**Task directions**
Below are the records; print exactly the lines from the one with "ověřeny vypracováním dvou" through the last, both included, and leave the pictures out.

**Information supplied**
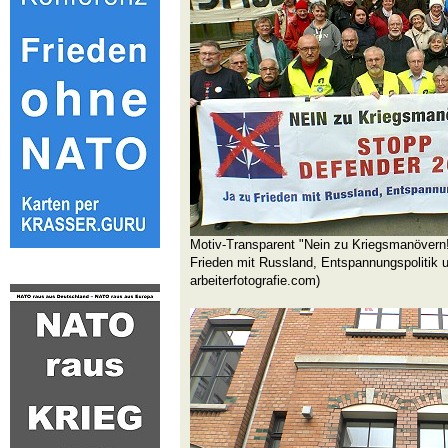
Motiv-Transparent "Nein zu Kriegsmanövern
Frieden mit Russland, Entspannungspolitik u
arbeiterfotografie.com)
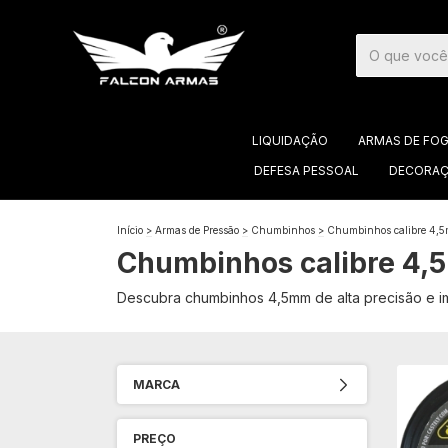
LIQUIDAÇÃO
ARMAS DE FO
DEFESA PESSOAL
DECORAÇ
Início
>
Armas de Pressão
>
Chumbinhos
>
Chumbinhos calibre 4,
Chumbinhos calibre 4
Descubra chumbinhos 4,5mm de alta precisão e imp
MARCA
PREÇO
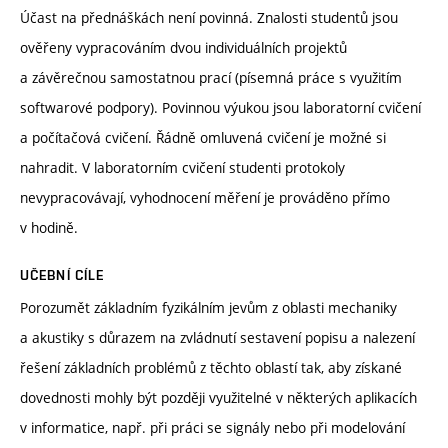
Účast na přednáškách není povinná. Znalosti studentů jsou
ověřeny vypracováním dvou individuálních projektů
a závěrečnou samostatnou prací (písemná práce s využitím
softwarové podpory). Povinnou výukou jsou laboratorní cvičení
a počítačová cvičení. Řádně omluvená cvičení je možné si
nahradit. V laboratorním cvičení studenti protokoly
nevypracovávají, vyhodnocení měření je prováděno přímo
v hodině.
UČEBNÍ CÍLE
Porozumět základním fyzikálním jevům z oblasti mechaniky
a akustiky s důrazem na zvládnutí sestavení popisu a nalezení
řešení základních problémů z těchto oblastí tak, aby získané
dovednosti mohly být později využitelné v některých aplikacích
v informatice, např. při práci se signály nebo při modelování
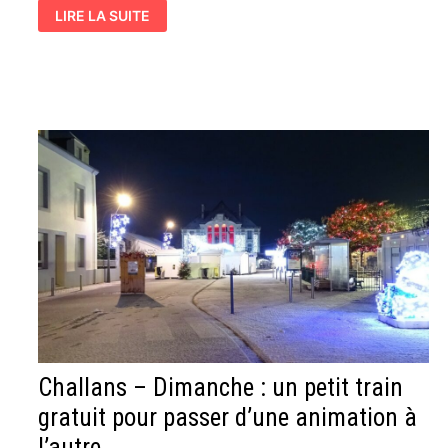
CHALLANS
LIRE LA SUITE
SEPTEMBRE
1936
–
« LE
PETIT
TRAIN
DE
BEAUVOIR
ÉCRASE
UN
CAMION »
Challans – Dimanche : un petit train
gratuit pour passer d’une animation à
l’autre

**Expected answer**
ověřeny vypracováním dvou individuálních projektů
a závěrečnou samostatnou prací (písemná práce s využitím
softwarové podpory). Povinnou výukou jsou laboratorní cvičení
a počítačová cvičení. Řádně omluvená cvičení je možné si
nahradit. V laboratorním cvičení studenti protokoly
nevypracovávají, vyhodnocení měření je prováděno přímo
v hodině.
UČEBNÍ CÍLE
Porozumět základním fyzikálním jevům z oblasti mechaniky
a akustiky s důrazem na zvládnutí sestavení popisu a nalezení
řešení základních problémů z těchto oblastí tak, aby získané
dovednosti mohly být později využitelné v některých aplikacích
v informatice, např. při práci se signály nebo při modelování
CHALLANS
LIRE LA SUITE
SEPTEMBRE
1936
–
« LE
PETIT
TRAIN
DE
BEAUVOIR
ÉCRASE
UN
CAMION »
Challans – Dimanche : un petit train
gratuit pour passer d’une animation à
l’autre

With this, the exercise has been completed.